Este proceso de reestructuración no es una dinámica univoca ni mucho menos lineal. Parte del  supuesto  de  la  inoperancia  de  las  viejas  estructuras  estatales  burocratizadas  y  trae consigo  no   sólo  el  rediseño  estructural  de  la  organización   estatal,   sino  también  la desatención por parte del Estado de actividades que otrora le significaban gran importancia, lo que ha derivado en la emergencia de nuevos actores, muchos de ellos de naturaleza no estatal, en la provisión de bienes y servicios públicos.

 

El cambio de paradigma global y la nueva fase de acumulación del capitalismo han influido directamente sobre los procesos de transformación en los diferentes países. Particularmente en nuestra América Latina, el mundo del trabajo y las diferentes relaciones laborales se han visto  influenciadas  por  estos  movimientos  globales.  A  través  de  cambios  normativos, cambios económicos, cambios en las empresas, y cambios en la composición de la mano de obra, el mundo del trabajo y las relaciones laborales se ha transformado gracias a presiones externas a la región.

 

En  este  panorama  de  cambios  a  escala  planetaria,  es  de  suma  importancia  analizar  el fenómeno de la flexibilización laboral con inseguridad laboral o desprotección social que se viene presentando en nuestra América latina.

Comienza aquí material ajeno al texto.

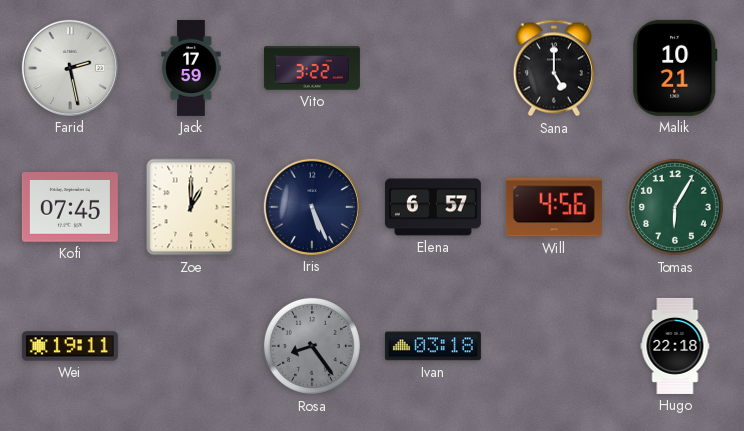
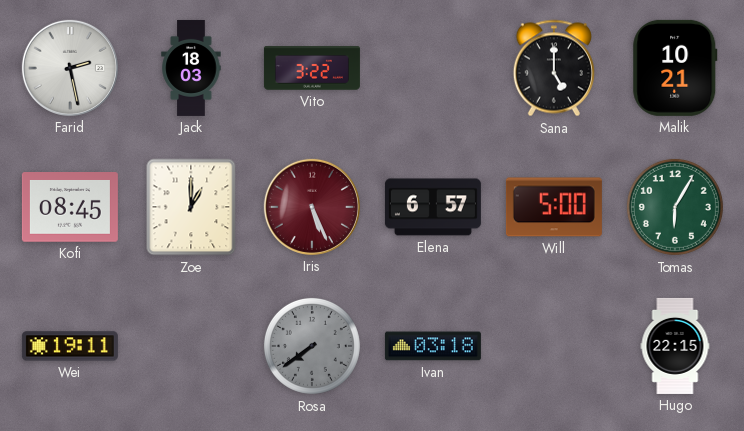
Jack: 17:59 -> 18:03
Kofi: 07:45 -> 08:45
Iris dial: navy -> burgundy
Will: 4:56 -> 5:00
Rosa: 8:24 -> 7:39
Hugo: 22:18 -> 22:15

Dicho fenómeno se relaciona con las reformas de los sistemas de políticas sociales, en especial con las reformas laborales adelantadas en toda la región durante las últimas dos décadas.

 

Bajo este contexto, la presente ponencia pretende analizará de manera general los procesos de  cambio  introducidos  por  las  reformas  laborales  en  América  Latina,  cuyo  resultado resulta atractivo para demostrar la tesis de la flexi-inseguridad; es decir una alta flexibilidad del mercado laboral con una también alta inseguridad laboral y desprotección social fruto de dichas reformas introducidas desde la década de los años 90’.

 

América Latina: dos décadas de reformas

y un panorama de flexibilidad e inseguridad laboral.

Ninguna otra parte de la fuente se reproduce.